Study site and population
The study was carried out in the Blood Transfusion Department, Mymensingh Medical College Hospital, Mymensingh District from August 2010 to April 2011. During the study period, voluntary blood donors attending in the department were invited to participate in the study. On each working day, up to 10 voluntary blood donors were enrolled in the study after obtaining written informed consent and passing screening based on study inclusion and exclusion criteria. The study inclusion criteria were: age between 18–60 years old; either sex; clinically healthy; no history of VL in the past; permanent resident of Mymensingh District; and voluntary consent to participate in the study. Exclusion criteria were: age less than 18 years old or more than 60 years old; clinical evidence of acute or chronic illness; past history of Kala-azar or PKDL; presence of PKDL-like skin lesions; and refusal to consent to study participation.
Study design and sampling
The study design was a cross-sectional survey with 6 months follow up. A trained field research assistant (FRA) consented prospective subjects and collected socio-demographic information using a structured questionnaire, then the medical officer of the transfusion unit performed a clinical assessment and enrolled study participants after checking inclusion and exclusion criteria. The medical laboratory technician of the transfusion unit performed the rK39 strip test (rK39 ICT, Kala-azar DetectR, In Bios International, Seattle, USA) using finger prick blood from the participants, as per the manufacturer’s instructions. If a study participant tested positive for Leishmania infection by the rK39 strip test, then a lab technician collected 3 ml venous blood in an EDTA tube and this was transported to the Parasitology Laboratory, icddr,b maintaining cold chain for buffy coat preparation, DNA isolation and Ln-PCR analysis (see laboratory methods). All rK39 positive blood donors were regarded as not eligible for blood donation. Since the median incubation period for developing VL is approximately four months , all study participants, including those with positive rK39 strip tests, were followed for six months for eventual development of VL using mobile phone contact or home visits (when possible). All participants were instructed to contact study staff if they developed a fever of more than two weeks, or experienced weight loss, skin darkening and/or abdominal enlargement within six months of enrollment.
Preparation of buffy coat
Upon receipt at the laboratory, blood samples were centrifuged at 8000 rpm for 10 minutes at room temperature, and 500 μL of buffy coat was collected from the middle layer of the tube containing concentrated leukocytes. The buffy coat was kept in a 1.5-mL sterile microcentrifuge tube and preserved at −20°C for DNA extraction and PCR amplification.

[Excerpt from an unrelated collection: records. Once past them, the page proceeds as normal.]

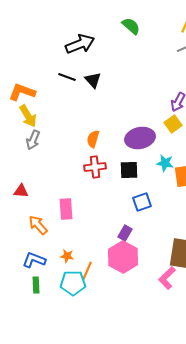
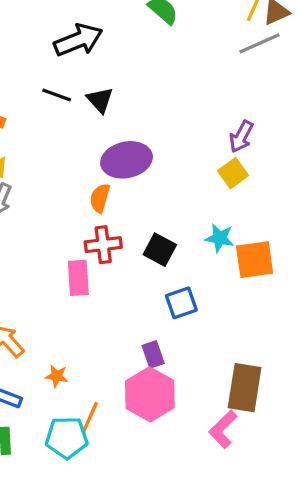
purple ellipse: (140, 138) -> (127, 160), moved
black square: (129, 170) -> (160, 250), turned 30
pink rectangle: (66, 209) -> (78, 278), moved
purple rectangle: (125, 233) -> (153, 354), turned -49
orange star: (67, 256) -> (57, 376), moved

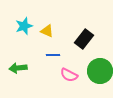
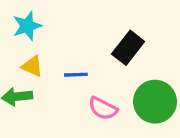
yellow triangle: (47, 31) -> (32, 66), moved

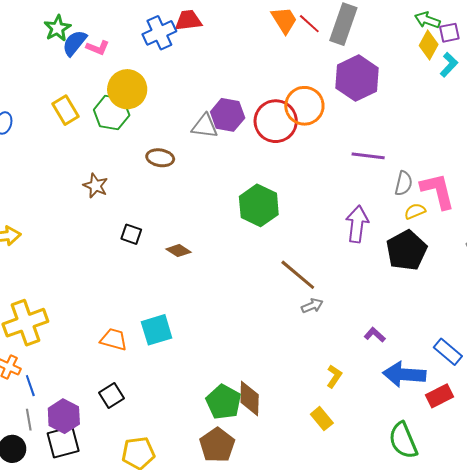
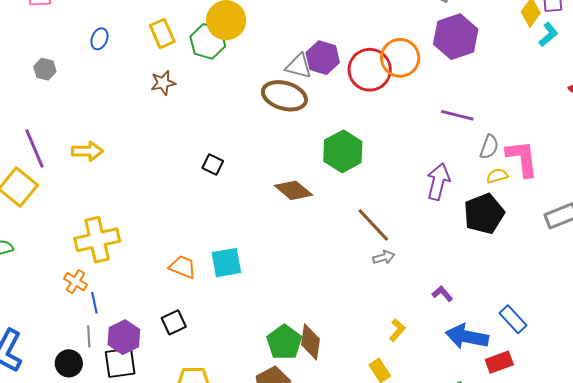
brown ellipse: (160, 158) -> (284, 96), moved, size x1.6
brown star: (96, 186) -> (163, 83), moved, turned 30
brown diamond: (178, 251) -> (293, 190), moved, size x1.5

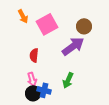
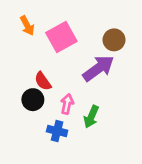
red semicircle: (34, 55) -> (43, 81), turned -40
pink arrow: (32, 79) -> (67, 104), moved, turned -152
black circle: (33, 93) -> (33, 100), moved

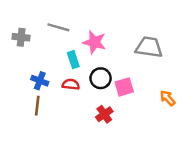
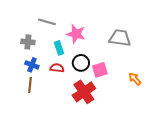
gray cross: (21, 37) -> (28, 42), moved
red cross: (104, 114) -> (84, 92), size x1.6

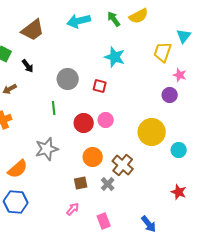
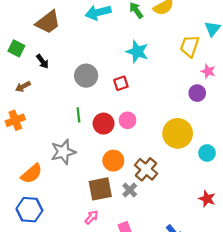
red square: (100, 86) -> (121, 83), turned -32
green line: (54, 108) -> (78, 115), moved
brown square: (81, 183) -> (100, 189), size x1.6

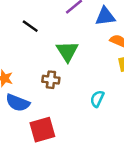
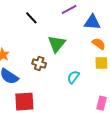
cyan semicircle: (97, 99) -> (73, 77), moved

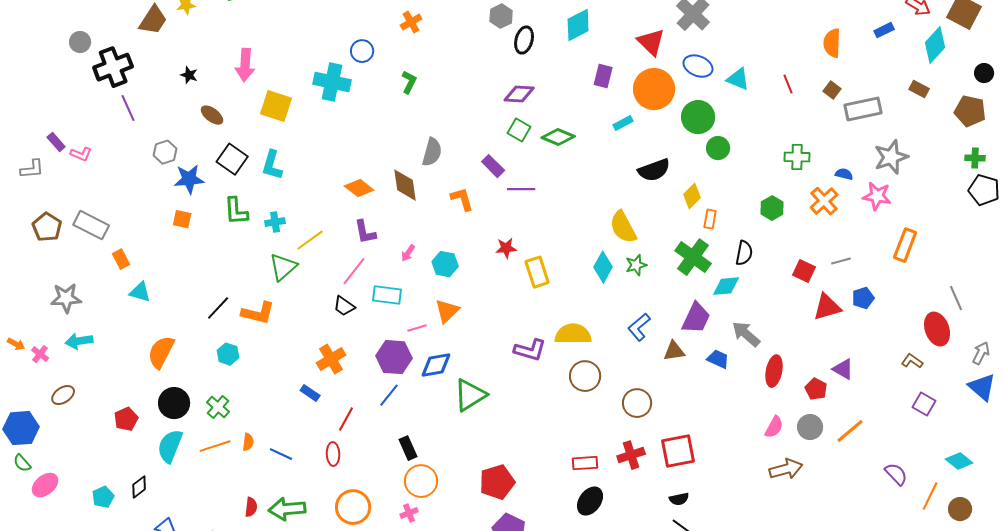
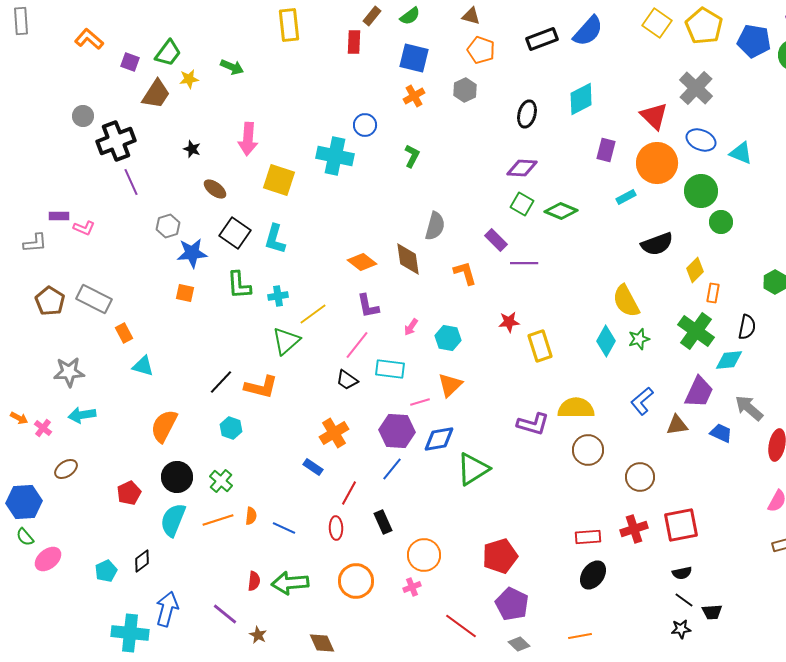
gray hexagon: (501, 16) -> (465, 90), moved
purple rectangle: (56, 142) -> (59, 216), turned -48
black rectangle: (408, 448) -> (383, 522), moved

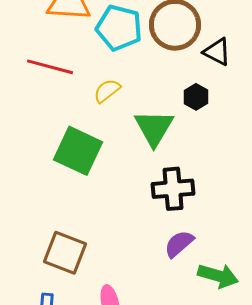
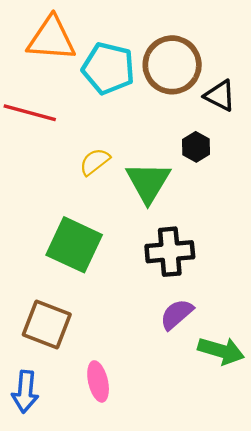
yellow semicircle: (107, 91) -> (95, 162), moved
green square: (78, 151) -> (74, 245), moved

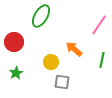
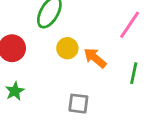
yellow circle: (51, 62) -> (67, 48), moved

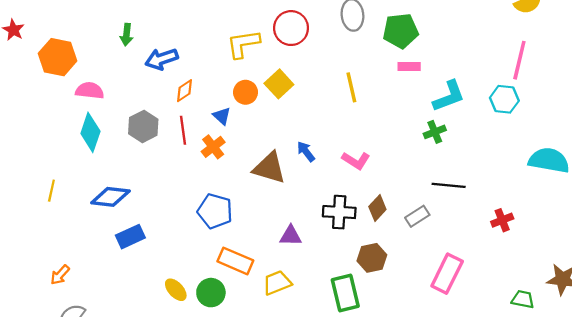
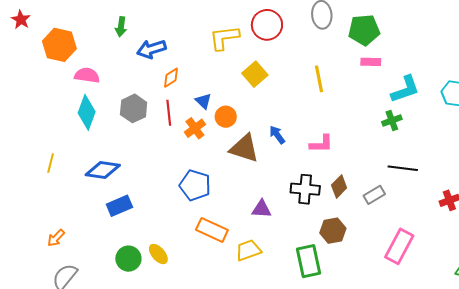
orange circle: (246, 92) -> (226, 117), moved
pink L-shape: (356, 160) -> (321, 144), turned -35
green circle: (211, 293) -> (128, 259), moved

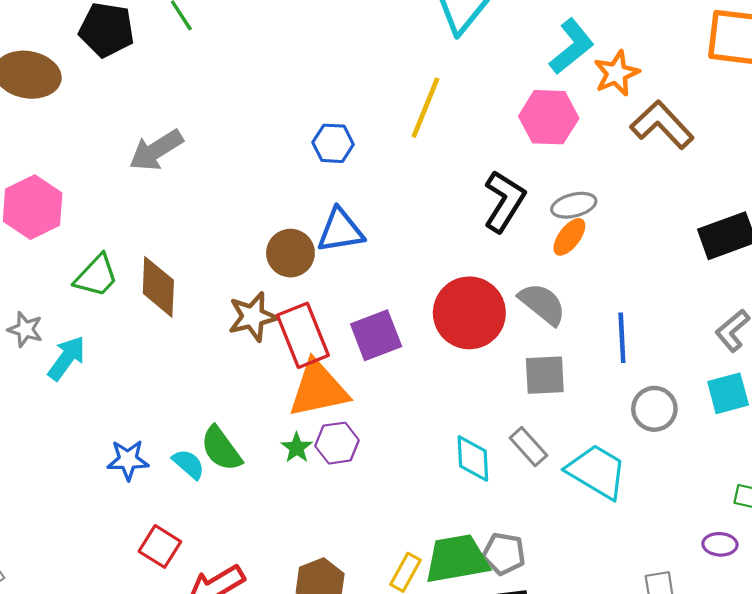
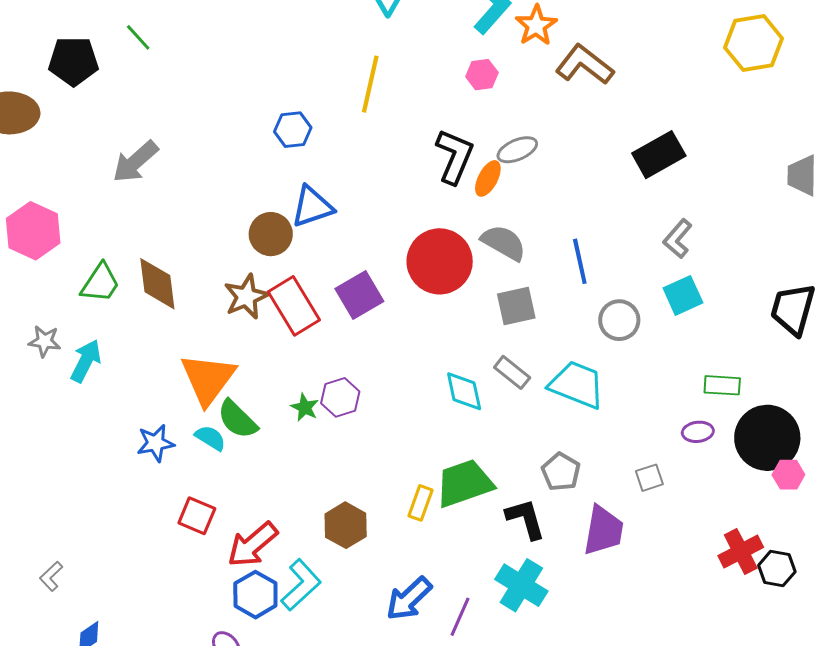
pink hexagon: (549, 117) -> (482, 75), size x0.6
orange ellipse: (569, 237) -> (488, 178), moved
orange triangle: (318, 389) -> (208, 379), moved, turned -32
gray pentagon: (504, 554) -> (561, 472), moved, turned 30

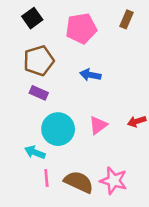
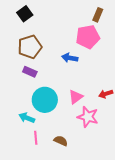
pink pentagon: (81, 28) -> (88, 37), moved
pink star: (114, 181) -> (88, 117), moved
brown semicircle: (79, 182) -> (61, 141), size x0.6

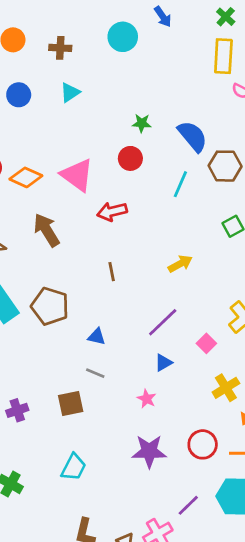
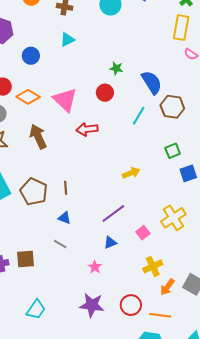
blue circle: (19, 95) -> (31, 56), moved
brown line: (112, 272) -> (66, 188), moved
brown square: (71, 403) -> (26, 259), moved

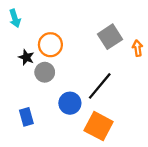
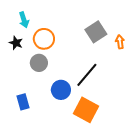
cyan arrow: (15, 18) -> (24, 20), moved
black star: (26, 57) -> (16, 43), moved

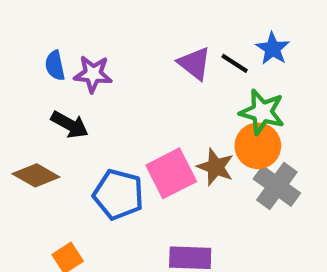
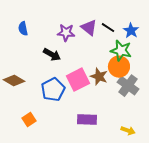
blue star: (273, 49) -> (131, 31), moved
purple star: (93, 74) -> (66, 33), moved
black arrow: (70, 125) -> (52, 55), moved
blue pentagon: (118, 194) -> (53, 90), turned 30

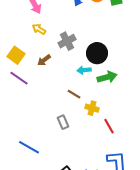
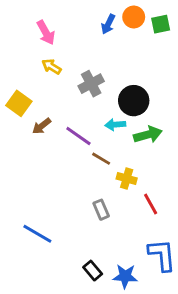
brown arrow: (44, 60) -> (42, 126), moved
purple line: (19, 78) -> (78, 136), moved
gray rectangle: (63, 122) -> (101, 210), moved

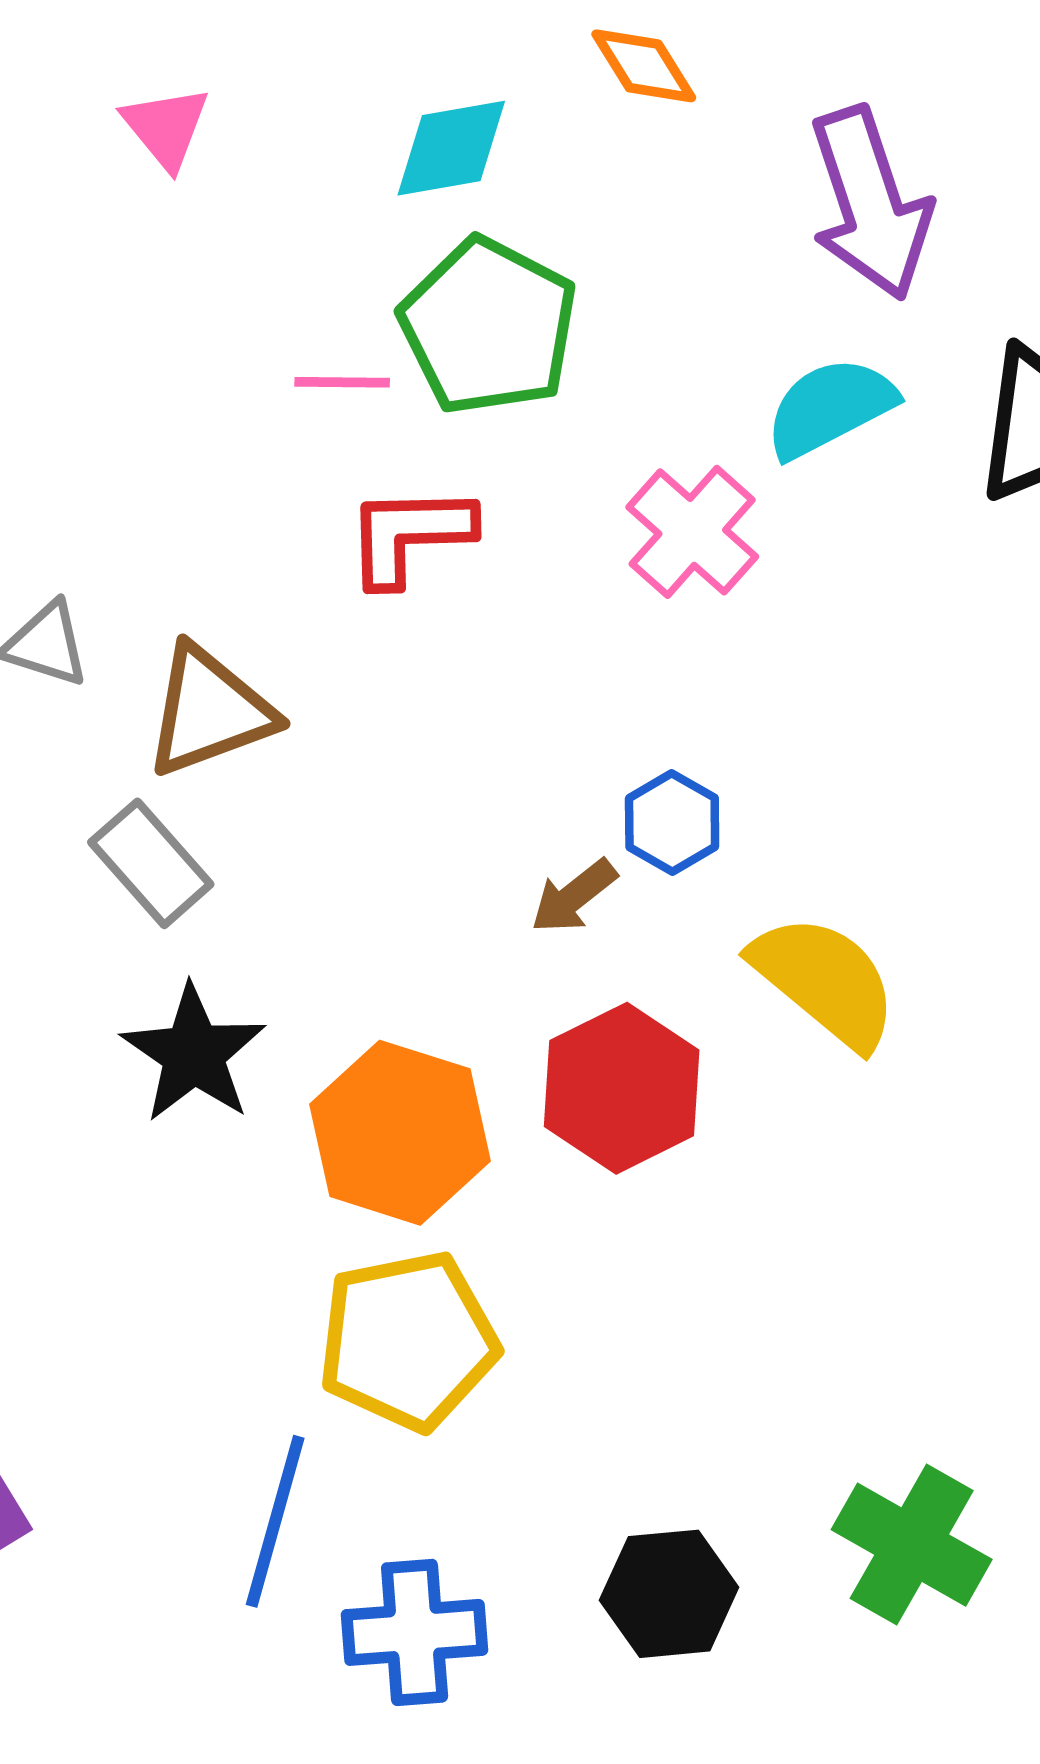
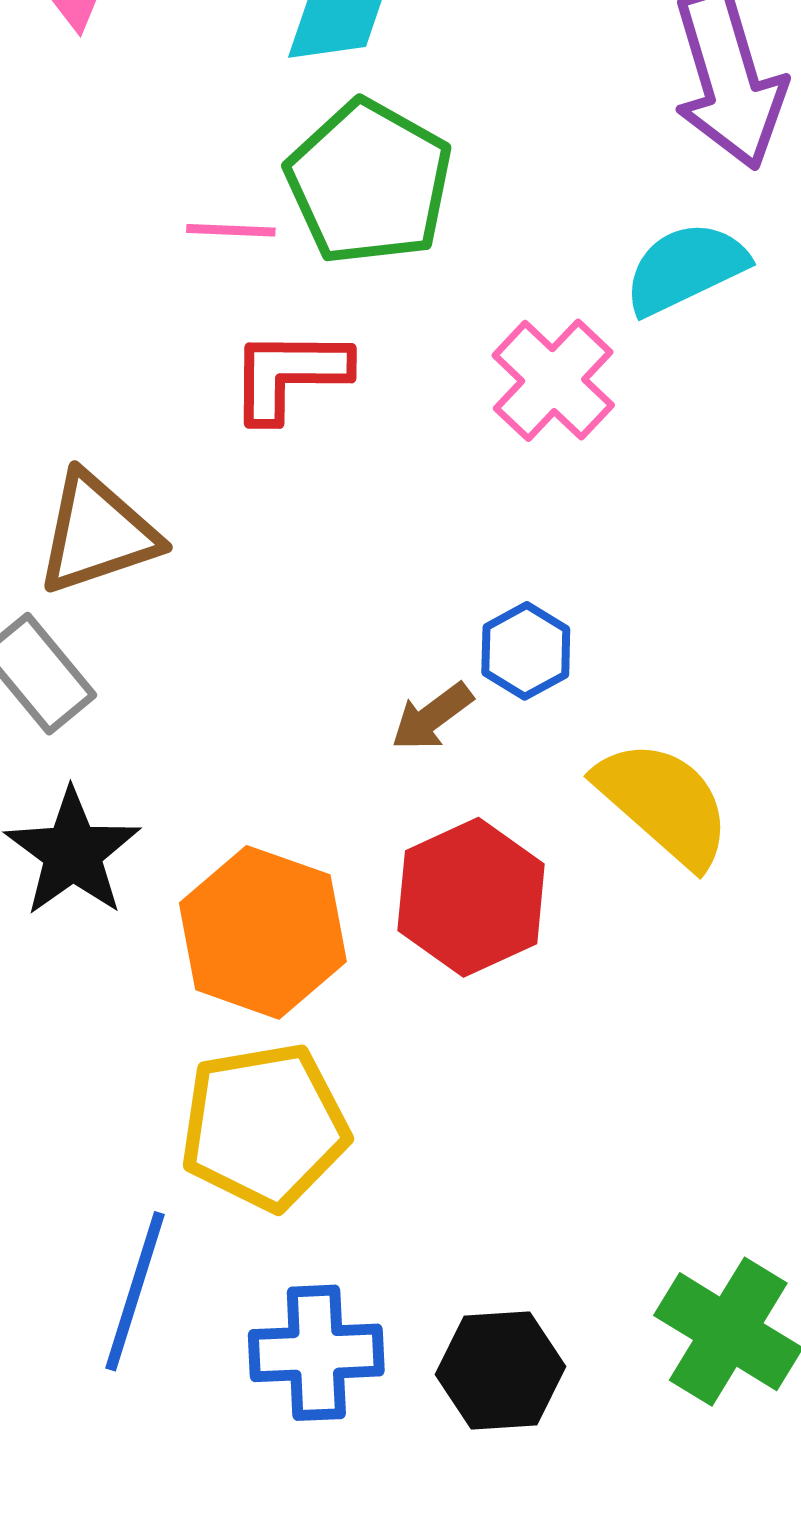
blue cross: (415, 1632) -> (316, 1353), moved

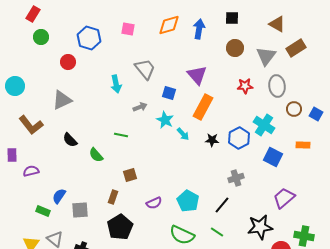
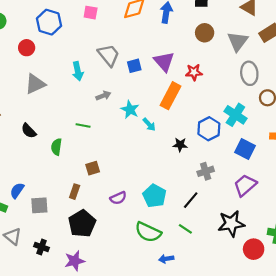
red star: (245, 86) -> (194, 72), moved
blue square: (169, 93) -> (134, 66), moved, turned -32
gray triangle: (62, 100) -> (35, 84), moved
black star: (212, 140) -> (180, 145), moved
green semicircle: (96, 155) -> (56, 147), turned 49
purple trapezoid: (284, 198) -> (245, 185), moved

DNA extraction from buffy coat
Buffy coat DNA was extracted for PCR using a QIAamp DNA blood mini kit (Qiagen, Hilden, Germany, Cat. no. 51106), as per the manufacturer’s instructions. The DNA was eluted in 0.2 mL of AE buffer (supplied with the Qiagen kit) after extraction. The purity of the DNA was satisfactory since the OD ratio at A260/A280 was within 1.7-1.9 for all DNA samples. Molecular-grade water was used instead of blood as an extraction control for checking for carry-over contamination in every run of DNA extraction and PCR amplification.
Leishmania-specific nested PCR (Ln-PCR) was performed to detect parasite DNA in peripheral buffy coat using 2 μL of extracted DNA by the method described previously , with primers targeting the parasite’s SSU-rRNA region . For the first PCR run, we used primers R221 5′-GGTTCCTTTCCTGATTTACG-3′ and R332 5′- GGCCGGTAAAGGCCGAATAG-3′. For the second PCR, 1 μL of 1:50 dilution of the first PCR product was used as a template in the presence of 0.15 μmol/L of the Leishmania-specific primers R223 and R333.
Sample size calculation
Seroprevalence by the rK39 strip test among individuals without past VL infection is 6% in the highly endemic areas of Mymensingh District, with 3% of seropositive individuals having confirmed active leishmania parasite infection by polymerase chain reaction (PCR) analysis (unpublished data). Thus to demonstrate an active infection rate of 3% among blood donors with 1% precision and 95% confidence interval (CI), a minimum sample size of 1,117 blood donors was required.
Socio-demographic data and laboratory results were entered into EPI Info 3.5.1 software (CDC, Atlanta, GA) for windows. After cleaning the data and checking for duplicates we explored the descriptive statistics to interrogate the nature of the data. A 95%CI was calculated using Normal as well as Poisson distributional approaches, where applicable. We analyzed all data using the statistical software STATA 10.1 (Stata Corporation, College Station, Texas).
Blood donors were enrolled in the study after obtaining written consent. All rK39 positive blood donors were informed of their status and advised not to donate blood for the next six months. All rK39 positive blood donors were then followed for six months to see if they developed VL. The study was approved by the Research Review Committee and Ethical Review Committee of icddr,b, Dhaka, Bangladesh; and the WHO Regional Office for South-East Asia, New Delhi, Inida. The study was also approved by the Directorate General of Health Services, Government of Bangladesh.